▸ Task details: The entries below must be copied exactly as they are.

(Data excerpts)

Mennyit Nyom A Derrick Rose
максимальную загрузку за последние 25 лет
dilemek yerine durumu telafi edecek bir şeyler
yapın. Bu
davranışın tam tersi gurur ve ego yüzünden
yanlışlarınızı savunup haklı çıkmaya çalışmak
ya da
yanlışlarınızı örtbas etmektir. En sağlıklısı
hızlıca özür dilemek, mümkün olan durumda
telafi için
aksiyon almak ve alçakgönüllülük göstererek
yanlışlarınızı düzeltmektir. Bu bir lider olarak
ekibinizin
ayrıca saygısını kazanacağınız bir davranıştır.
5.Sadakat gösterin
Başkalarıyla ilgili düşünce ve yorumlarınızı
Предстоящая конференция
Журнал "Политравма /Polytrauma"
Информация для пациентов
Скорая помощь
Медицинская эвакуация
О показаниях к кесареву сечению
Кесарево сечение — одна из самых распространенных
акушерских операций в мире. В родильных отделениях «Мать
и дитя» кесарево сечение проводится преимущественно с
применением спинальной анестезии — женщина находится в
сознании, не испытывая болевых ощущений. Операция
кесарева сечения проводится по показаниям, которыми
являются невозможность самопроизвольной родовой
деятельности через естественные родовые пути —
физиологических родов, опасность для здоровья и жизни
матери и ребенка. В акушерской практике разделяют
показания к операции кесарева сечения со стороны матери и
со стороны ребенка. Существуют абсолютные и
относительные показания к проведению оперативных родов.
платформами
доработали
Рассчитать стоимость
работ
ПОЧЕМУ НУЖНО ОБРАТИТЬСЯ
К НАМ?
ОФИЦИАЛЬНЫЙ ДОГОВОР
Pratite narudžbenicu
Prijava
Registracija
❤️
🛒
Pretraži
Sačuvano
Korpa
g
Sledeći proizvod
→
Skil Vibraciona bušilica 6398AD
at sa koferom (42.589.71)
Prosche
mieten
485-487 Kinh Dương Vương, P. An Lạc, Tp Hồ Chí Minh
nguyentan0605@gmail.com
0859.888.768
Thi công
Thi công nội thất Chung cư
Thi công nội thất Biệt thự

(End Data excerpts)

▸ Solution for this problem:
Mennyit Nyom A Derrick Rose
максимальную загрузку за последние 25 лет
dilemek yerine durumu telafi edecek bir şeyler
yapın. Bu
davranışın tam tersi gurur ve ego yüzünden
yanlışlarınızı savunup haklı çıkmaya çalışmak
ya da
yanlışlarınızı örtbas etmektir. En sağlıklısı
hızlıca özür dilemek, mümkün olan durumda
telafi için
aksiyon almak ve alçakgönüllülük göstererek
yanlışlarınızı düzeltmektir. Bu bir lider olarak
ekibinizin
ayrıca saygısını kazanacağınız bir davranıştır.
5.Sadakat gösterin
Başkalarıyla ilgili düşünce ve yorumlarınızı
Предстоящая конференция
Журнал "Политравма /Polytrauma"
Информация для пациентов
Скорая помощь
Медицинская эвакуация
О показаниях к кесареву сечению
Кесарево сечение — одна из самых распространенных
акушерских операций в мире. В родильных отделениях «Мать
и дитя» кесарево сечение проводится преимущественно с
применением спинальной анестезии — женщина находится в
сознании, не испытывая болевых ощущений. Операция
кесарева сечения проводится по показаниям, которыми
являются невозможность самопроизвольной родовой
деятельности через естественные родовые пути —
физиологических родов, опасность для здоровья и жизни
матери и ребенка. В акушерской практике разделяют
показания к операции кесарева сечения со стороны матери и
со стороны ребенка. Существуют абсолютные и
относительные показания к проведению оперативных родов.
платформами
доработали
Рассчитать стоимость
работ
ПОЧЕМУ НУЖНО ОБРАТИТЬСЯ
К НАМ?
ОФИЦИАЛЬНЫЙ ДОГОВОР
Pratite narudžbenicu
Prijava
Registracija
❤️
🛒
Pretraži
Sačuvano
Korpa
g
Sledeći proizvod
→
Skil Vibraciona bušilica 6398AD
at sa koferom (42.589.71)
Prosche
mieten
485-487 Kinh Dương Vương, P. An Lạc, Tp Hồ Chí Minh
nguyentan0605@gmail.com
0859.888.768
Thi công
Thi công nội thất Chung cư
Thi công nội thất Biệt thự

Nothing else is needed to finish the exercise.